The Hopkinsville facility, which is expected to begin construction this year and be operational by the end of 2023, will use the company’s “hydro-to-cathode” technology, which processes black mass from recycled electric vehicle batteries directly into new cathode materials – without the usual intermediate step of hydrometallurgically splitting the black mass into the individual materials to then produce new cathode materials.
An investment of 310 million US dollars (currently 304 million euros) is to be made in the first stage of the plant, which is called “Apex 1”. What production capacity this first stage is to offer is not clear from the announcement.
The investment of one billion dollars or 980 million euros will not come together until the last of “several possible” phases. Then the plant should be able to produce enough lithium-ion cathode material for up to 250,000 electric vehicles. It is not known by when this final expansion is to be achieved. Up to 400 jobs are to be created in the final expansion, from engineers and chemists to employees in production and in the warehouse.
Ascend Elements describes its self-developed process technology as a closed manufacturing system. Compared to conventional processes for cathode production, this should produce only “minimal waste and CO2 emissions”. Apex 1 will also have its own chemical recycling facility and a waste-water treatment plant.

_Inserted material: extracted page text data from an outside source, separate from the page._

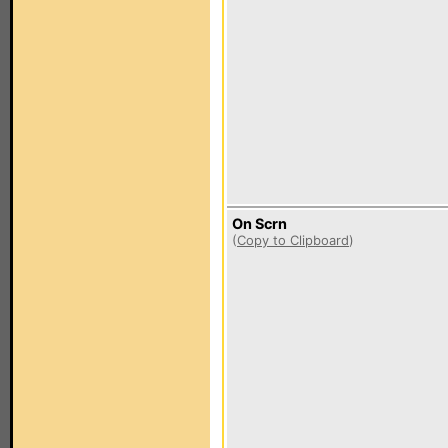
On Scrn
(
Copy to Clipboard
)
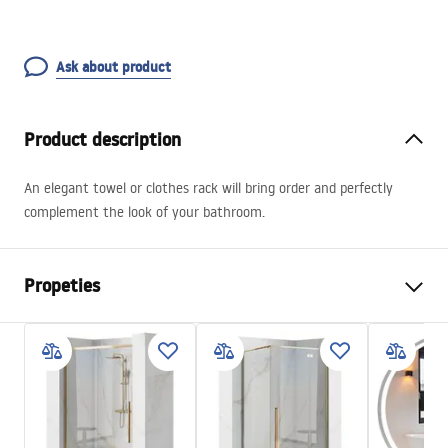
Ask about product
Product description
An elegant towel or clothes rack will bring order and perfectly
complement the look of your bathroom.
Propeties
Colour
Black
Material
Metal
Installation method
Screw-mounted
Width
550
mm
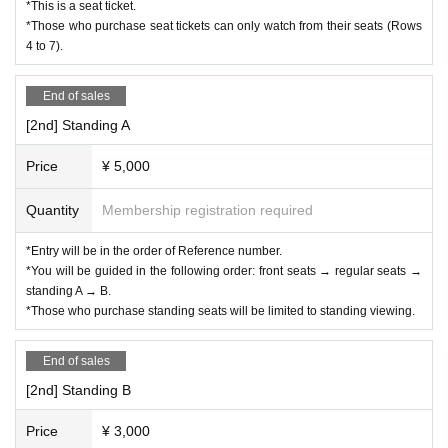
*This is a seat ticket.
*Those who purchase seat tickets can only watch from their seats (Rows
4 to 7).
End of sales
[2nd] Standing A
Price
¥ 5,000
Quantity
Membership registration required
*Entry will be in the order of Reference number.
*You will be guided in the following order: front seats → regular seats →
standing A → B.
*Those who purchase standing seats will be limited to standing viewing.
End of sales
[2nd] Standing B
Price
¥ 3,000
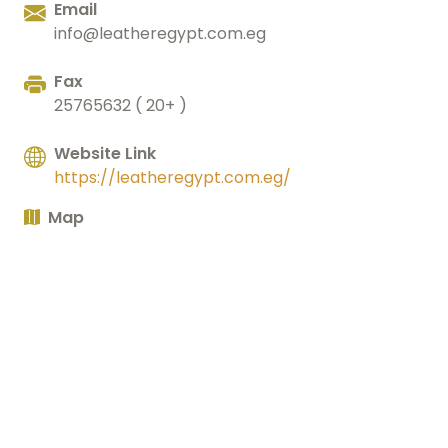
Email
info@leatheregypt.com.eg
Fax
25765632 ( 20+ )
Website Link
https://leatheregypt.com.eg/
Map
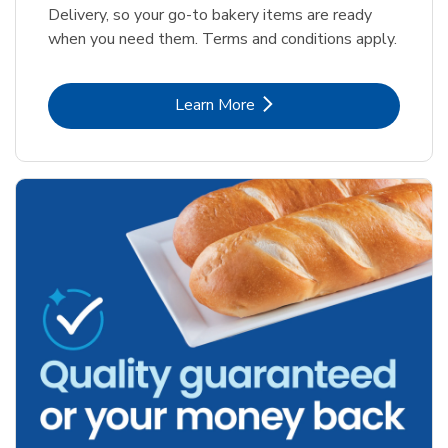
Delivery, so your go-to bakery items are ready
when you need them. Terms and conditions apply.
Link Opens in New Tab
Learn More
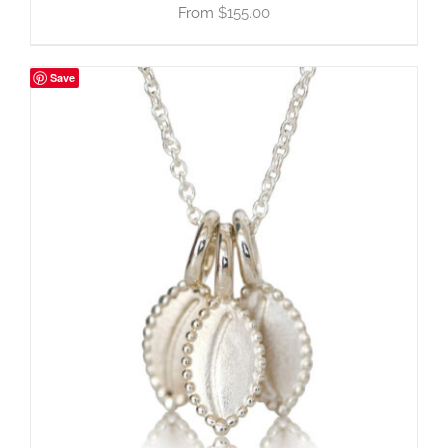
$
155.00
Save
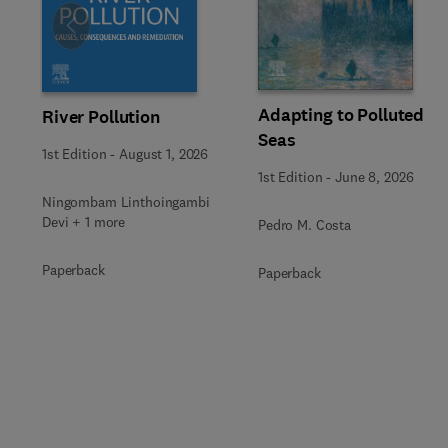
Slide
Adapting to Polluted
River Pollution
Seas
1st Edition
-
August 1, 2026
1st Edition
-
June 8, 2026
Ningombam Linthoingambi
Devi + 1 more
Pedro M. Costa
Paperback
Paperback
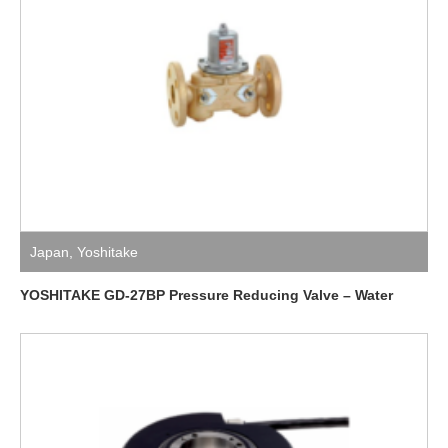
Japan
,
Yoshitake
YOSHITAKE GD-27BP Pressure Reducing Valve – Water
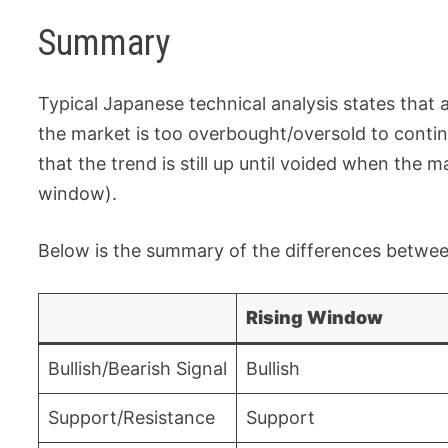
Summary
Typical Japanese technical analysis states that
the market is too overbought/oversold to contin
that the trend is still up until voided when the
window).
Below is the summary of the differences between
Rising Window
Bullish/Bearish Signal
Bullish
Support/Resistance
Support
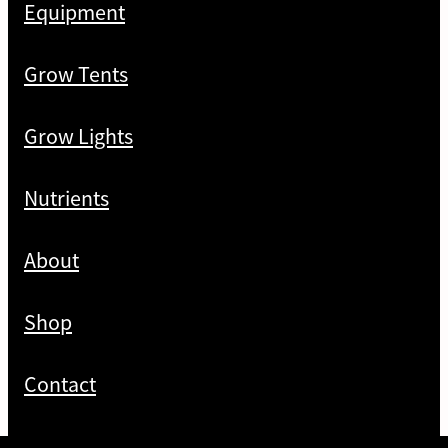
Equipment
Grow Tents
Grow Lights
Nutrients
About
Shop
Contact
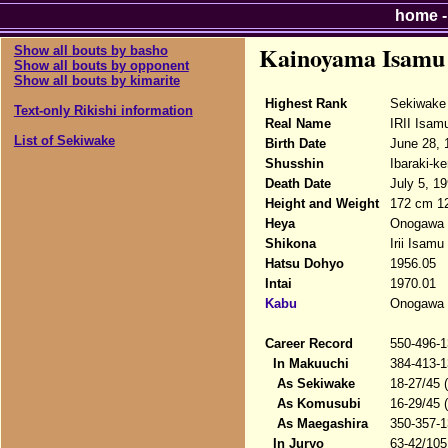
home
Kainoyama Isamu
Show all bouts by basho
Show all bouts by opponent
Show all bouts by kimarite
Highest Rank
Sekiwake
Text-only Rikishi information
Real Name
IRII Isam
List of Sekiwake
Birth Date
June 28, 
Shusshin
Ibaraki-k
Death Date
July 5, 19
Height and Weight
172 cm 1
Heya
Onogawa 
Shikona
Irii Isam
Hatsu Dohyo
1956.05
Intai
1970.01
Kabu
Onogawa 
Career Record
550-496-1
In Makuuchi
384-413-1
As Sekiwake
18-27/45 
As Komusubi
16-29/45 
As Maegashira
350-357-1
In Juryo
63-42/105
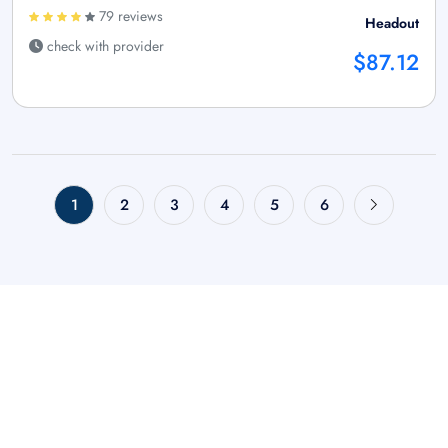
79 reviews
Headout
check with provider
$87.12
1
2
3
4
5
6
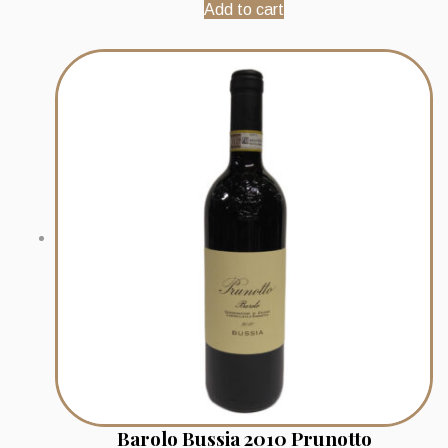
Add to cart
Barolo Bussia 2010 Prunotto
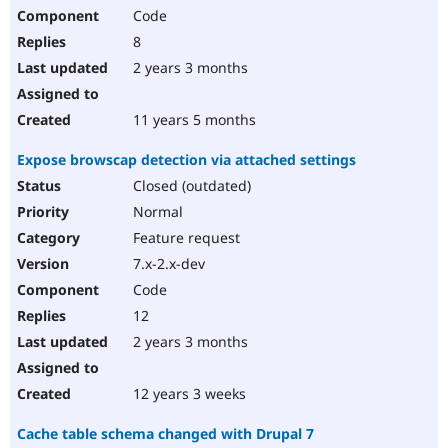
Code
8
2 years 3 months
11 years 5 months
Expose browscap detection via attached settings
Closed (outdated)
Normal
Feature request
7.x-2.x-dev
Code
12
2 years 3 months
12 years 3 weeks
Cache table schema changed with Drupal 7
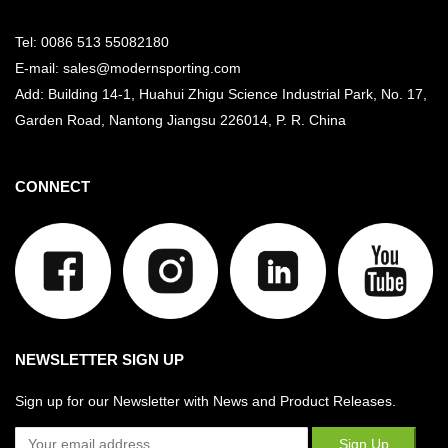
Tel: 0086 513 55082180
E-mail: sales@modernsporting.com
Add: Building 14-1, Huahui Zhigu Science Industrial Park, No. 17,
Garden Road, Nantong Jiangsu
226014, P. R. China
CONNECT
NEWSLETTER SIGN UP
Sign up for our Newsletter with News and Product Releases.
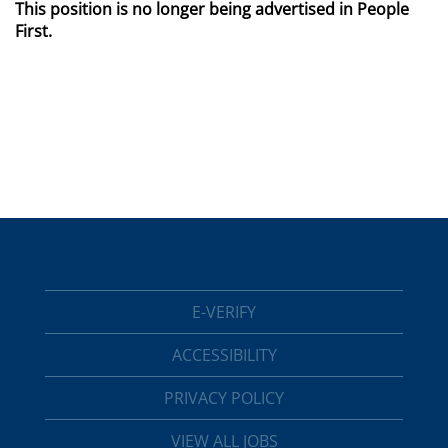
This position is no longer being advertised in People
First.
E-VERIFY
ACCESSIBILITY
PRIVACY POLICY
VIEW ALL JOBS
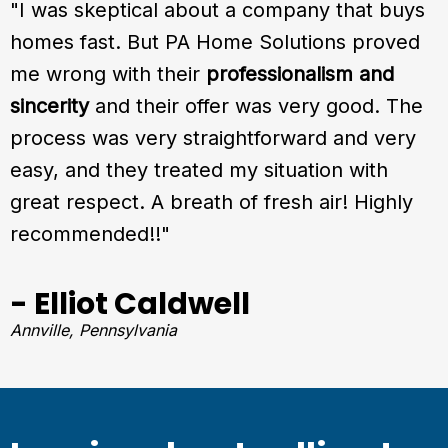
"I was skeptical about a company that buys
homes fast. But PA Home Solutions proved
me wrong with their
professionalism and
sincerity
and their offer was very good. The
process was very straightforward and very
easy, and they treated my situation with
great respect. A breath of fresh air! Highly
recommended!!"
- Elliot Caldwell
Annville, Pennsylvania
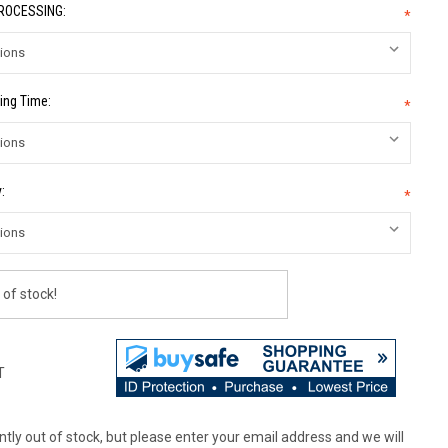
PROCESSING:
*
ing Time:
*
:
*
 of stock!
T
tly out of stock, but please enter your email address and we will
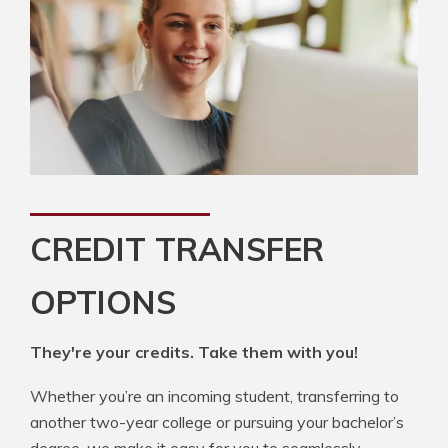
CREDIT TRANSFER
OPTIONS
They're your credits. Take them with you!
Whether you’re an incoming student, transferring to
another two-year college or pursuing your bachelor’s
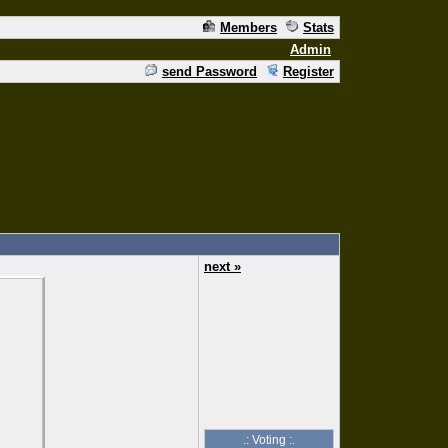
Members
Stats
Admin
send Password
Register
next »
.: Voting :.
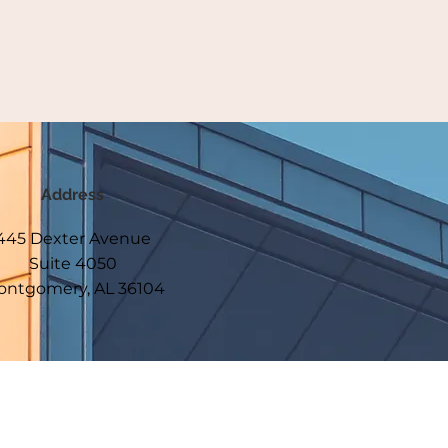
Address
445 Dexter Avenue
Suite 4050
ntgomery, AL 36104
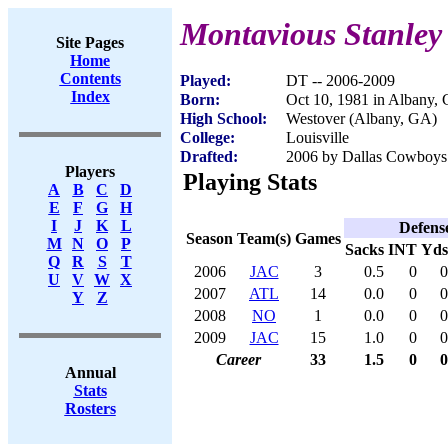
Montavious Stanley
Site Pages
Home
Contents
Played:
DT -- 2006-2009
Index
Born:
Oct 10, 1981 in Albany,
High School:
Westover (Albany, GA)
College:
Louisville
Drafted:
2006 by Dallas Cowboys 
Players
Playing Stats
A
B
C
D
E
F
G
H
I
J
K
L
Defens
Season
Team(s)
Games
M
N
O
P
Sacks
INT
Yds
Q
R
S
T
2006
JAC
3
0.5
0
0
U
V
W
X
2007
ATL
14
0.0
0
0
Y
Z
2008
NO
1
0.0
0
0
2009
JAC
15
1.0
0
0
Career
33
1.5
0
0
Annual
Stats
Rosters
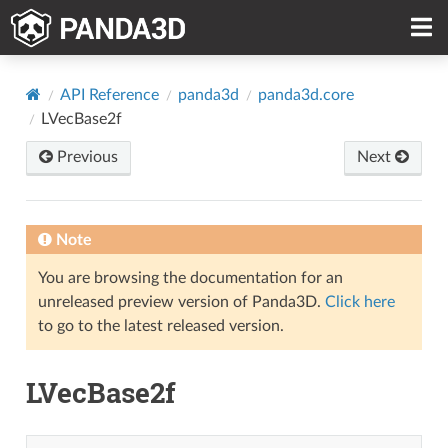
API Reference
panda3d
panda3d.core
LVecBase2f
Previous
Next
Note
You are browsing the documentation for an
unreleased preview version of Panda3D.
Click here
to go to the latest released version.
LVecBase2f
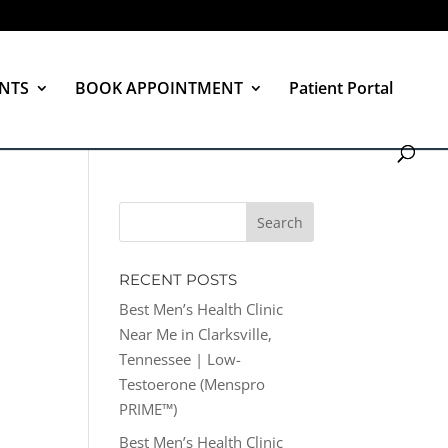
NTS
BOOK APPOINTMENT
Patient Portal
RECENT POSTS
Best Men’s Health Clinic
Near Me in Clarksville,
Tennessee | Low-
Testoerone (Menspro
PRIME™)
Best Men’s Health Clinic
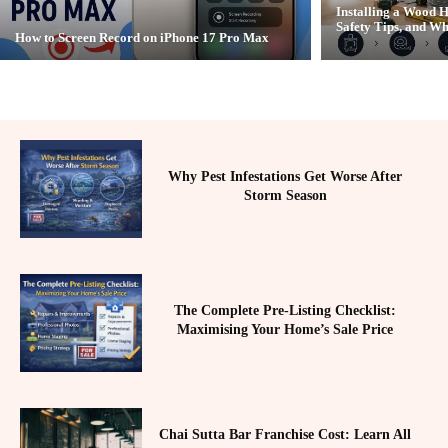
Installing a Wood H
Safety Tips, and Wh
How to Screen Record on iPhone 17 Pro Max
Why Pest Infestations Get Worse After
Storm Season
The Complete Pre-Listing Checklist:
Maximising Your Home’s Sale Price
Chai Sutta Bar Franchise Cost: Learn All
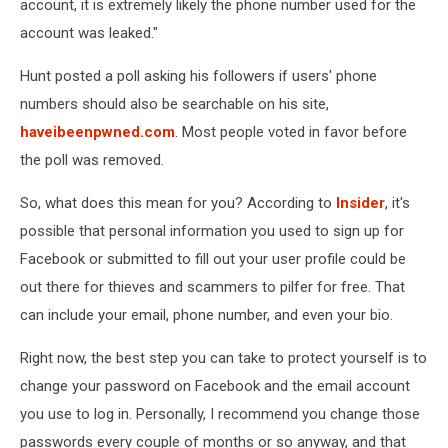
account, it is extremely likely the phone number used for the
account was leaked."
Hunt posted a poll asking his followers if users' phone
numbers should also be searchable on his site,
haveibeenpwned.com
. Most people voted in favor before
the poll was removed.
So, what does this mean for you? According to
Insider
, it's
possible that personal information you used to sign up for
Facebook or submitted to fill out your user profile could be
out there for thieves and scammers to pilfer for free. That
can include your email, phone number, and even your bio.
Right now, the best step you can take to protect yourself is to
change your password on Facebook and the email account
you use to log in. Personally, I recommend you change those
passwords every couple of months or so anyway, and that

According to CEO Michael O’Kronley, the company considered more than 50 sites for the plant – Commerce Industrial Park II in Hopkinsville was the only site that met all the requirements. Here, the company cites such things as easy access to transportation, clean energy and a potential workforce. Proximity to electric vehicle manufacturers and lithium-ion battery factories in the southeastern United States was another important requirement. Relative accessibility to the company’s Covington, Georgia, facility (350 miles) was also a factor, he said.
In Covington, Ascend Elements operates a battery recycling facility called ‘Base 1’. The black mass produced at Base 1 (i.e., the end product of most battery recycling processes before hydrometallurgical processing) is a key feedstock for the new Apex 1 plant in Kentucky.
“We’re in the middle of a global energy transformation and it’s critical that we produce lithium-ion battery material in the United States. Our future energy independence and national security depend on it,” says O’Kronley. “This new facility in Hopkinsville will produce sustainable, active battery material for approximately 250,000 EVs per year. That will go a long way toward making electric vehicle batteries cleaner.”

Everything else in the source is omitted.